*** Begin section ***

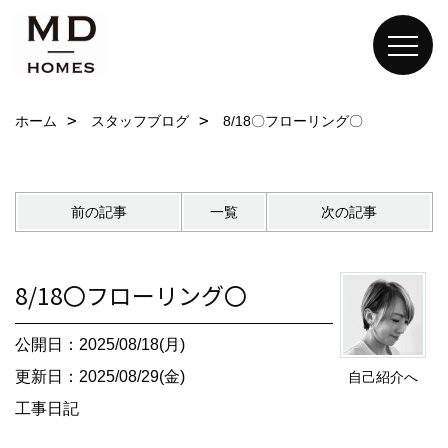
ホーム
スタッフブログ
8/18〇フローリング〇
前の記事
一覧
次の記事
8/18〇フローリング〇
公開日：2025/08/18(月)
更新日：2025/08/29(金)
自己紹介へ
工事日記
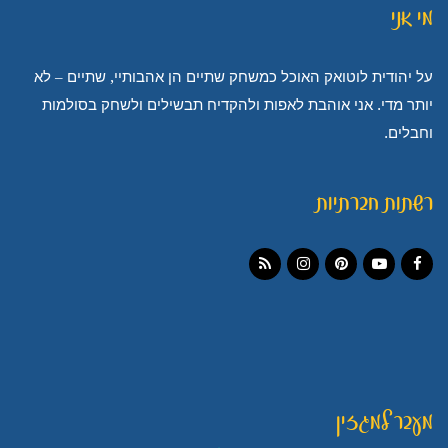
מי אני
על יהודית לוטואק האוכל כמשחק שתיים הן אהבותיי, שתיים – לא
יותר מדי. אני אוהבת לאפות ולהקדיח תבשילים ולשחק בסולמות
וחבלים.
רשתות חברתיות
Instagram
RSS
Pinterest
YouTube
Facebook
מעבר למגזין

*** End section ***

▶ **Instructions to follow**: Set down all of the material word for word, minus its pictures.

▶ **Response to this task**:
ホーム
スタッフブログ
8/18〇フローリング〇
前の記事
一覧
次の記事
8/18〇フローリング〇
公開日：2025/08/18(月)
更新日：2025/08/29(金)
自己紹介へ
工事日記
מי אני
על יהודית לוטואק האוכל כמשחק שתיים הן אהבותיי, שתיים – לא
יותר מדי. אני אוהבת לאפות ולהקדיח תבשילים ולשחק בסולמות
וחבלים.
רשתות חברתיות
Instagram
RSS
Pinterest
YouTube
Facebook
מעבר למגזין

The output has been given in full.